Dimanche dernier, Viktor Orban a été réélu Premier ministre de la Hongrie. Il s’engage ainsi dans un quatrième mandat, sous lequel les médias et journalistes, les ONG, les réfugiés, les universités, les minorités, les opposants, les activistes, vont continuer à être menacés, opprimés. Les rédacteurs en chef de plusieurs de nos éditions linguistiques réagissent ensemble à cette élection et partagent leur solidarité avec toutes les personnes, organisations et associations qui militent et s’engagent sous la dictature de Viktor Orban.

Exprimons-nous pour ceux qui ne le peuvent pas

Gesine Weber, co-rédactrice en chef du magazine treffpunkteuropa

« Depuis sa première ré-élection en tant que Premier ministre de la Hongrie en 2010, Viktor Orban n’a cessé de resserrer son emprise sur les médias indépendants et la liberté de la presse. Selon l’ONG Reporters sans frontières, la Hongrie se classe au 71ème rang parmi 181 pays, derrière des Etats comme Haïti, le Niger ou bien encore la Géorgie. La victoire d’Orban la semaine dernière est à peine surprenante : comment les forces pro-européennes et progressistes auraient pu faire entendre leur voix dans un pays où tous les grands médias régionaux appartiennent à des hommes d’affaires proches du Premier ministre, où le gouvernement prépare le contenu des radio publiques, et où les médias critiques sont forcés à la faillite ?

Comment l’opposition aurait-elle pu accéder aux électeurs dans un régime où les médias d’Etat mènent des campagnes de dénigrement contre tous les adversaires potentiels du Fidesz, et comment les Hongrois pourraient-ils être informés par des médias indépendants quand ceux-ci ont un accès restreint au parlement ? Après la réélection de Viktor Orban dimanche dernier, le quotidien le plus important a cessé de fonctionner, la liberté de la presse est de facto ébranlée en Hongrie.

Les mesures prises par Viktor Orban contre la liberté de la presse ne sont pas seulement un problème pour la Hongrie, elles constituent une menace vitale pour l’Union européenne.
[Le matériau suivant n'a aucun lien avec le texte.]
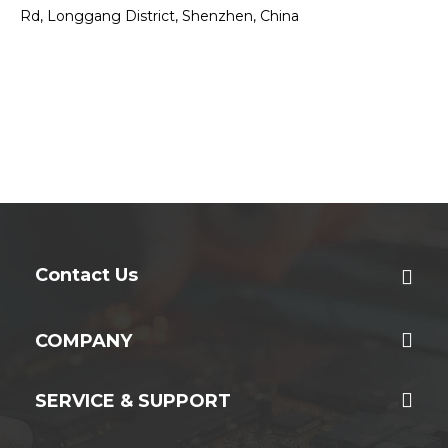
Rd, Longgang District, Shenzhen, China
Contact Us
COMPANY
SERVICE & SUPPORT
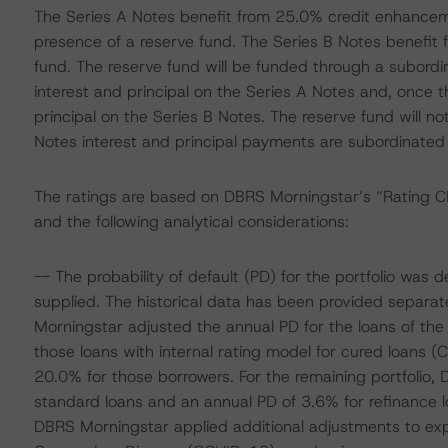
The Series A Notes benefit from 25.0% credit enhancem
presence of a reserve fund. The Series B Notes benefit
fund. The reserve fund will be funded through a subordin
interest and principal on the Series A Notes and, once t
principal on the Series B Notes. The reserve fund will not
Notes interest and principal payments are subordinated
The ratings are based on DBRS Morningstar’s “Rating
and the following analytical considerations:
-- The probability of default (PD) for the portfolio was
supplied. The historical data has been provided separate
Morningstar adjusted the annual PD for the loans of the 
those loans with internal rating model for cured loans (
20.0% for those borrowers. For the remaining portfolio
standard loans and an annual PD of 3.6% for refinance 
DBRS Morningstar applied additional adjustments to exp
Si elle souhaite perdurer, l’UE ne peut pas se permettre que ses citoyens soient mal informés et que ce manque d’information mène à un euroscepticisme croissant. A ce jour, l’UE limite son action à regarder ce qui se passe, à lancer des tentatives désespérées pour contrer la propagande anti-UE d’Orban avec des campagnes comme « Les faits comptent », à critiquer ou utiliser un outil juridique sophistiqué, mais inutile. Mais ça n’aide pas les gens en Hongrie. Nous ne devons pas oublier qu’il y a encore des manifestants contre Viktor Orban dans les rues, que des journalistes critiques continuent de publier sur Internet et que la société civile n’est pas morte, même si Viktor Orban le souhaite. En tant que journalistes bénéficiant de la liberté de la presse, nous devons rendre compte de leur lutte contre l’assujettissement de la presse, former des esprits critiques à l’intérieur et à l’extérieur de la Hongrie, pour exprimer notre solidarité avec les journalistes et forces démocratiques, et défendre l’importance vitale de la liberté de la presse dans une Europe démocratique. Viktor Orban a le pouvoir de réduire au silence les journalistes hongrois – mais pas les journalistes dans toute l’Europe. »
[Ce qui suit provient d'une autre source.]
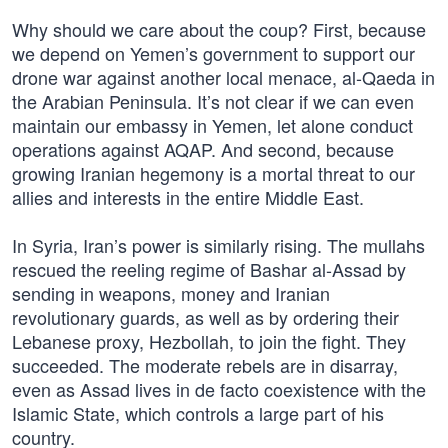
Why should we care about the coup? First, because
we depend on Yemen’s government to support our
drone war against another local menace, al-Qaeda in
the Arabian Peninsula. It’s not clear if we can even
maintain our embassy in Yemen, let alone conduct
operations against AQAP. And second, because
growing Iranian hegemony is a mortal threat to our
allies and interests in the entire Middle East.
In Syria, Iran’s power is similarly rising. The mullahs
rescued the reeling regime of Bashar al-Assad by
sending in weapons, money and Iranian
revolutionary guards, as well as by ordering their
Lebanese proxy, Hezbollah, to join the fight. They
succeeded. The moderate rebels are in disarray,
even as Assad lives in de facto coexistence with the
Islamic State, which controls a large part of his
country.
Soutenons les ONG et activistes sous la Hongrie d’Orban

Laura Mercier – Rédactrice en chef du magazine Le Taurillon

« Un autre mandat pour Viktor Orban, un autre mandat de menaces et d’attaques envers la liberté de la presse, les ONGs, les réfugiés, les universités. Un autre mandat pour Viktor Orban, un autre mandat de restrictions envers les minorités, et toujours plus de rhétorique anti-UE. La liste des victimes des politiques de Viktor Orban serait trop exhaustive pour un article. Alors que le Conseil de l’Europe a fait part de son inquiétude concernant les lois « Stop Soros » qui ont pour but de restreindre toujours plus et de contrôler davantage les activités des ONG en Hongrie, nous devons soutenir tous les activistes qui travaillent et qui se mobilisent, sous le gouvernement de Viktor Orban. De nombreuses personnes ont besoin de l’aide et du soutien des ONG en Hongrie, elles ne peuvent pas abandonner.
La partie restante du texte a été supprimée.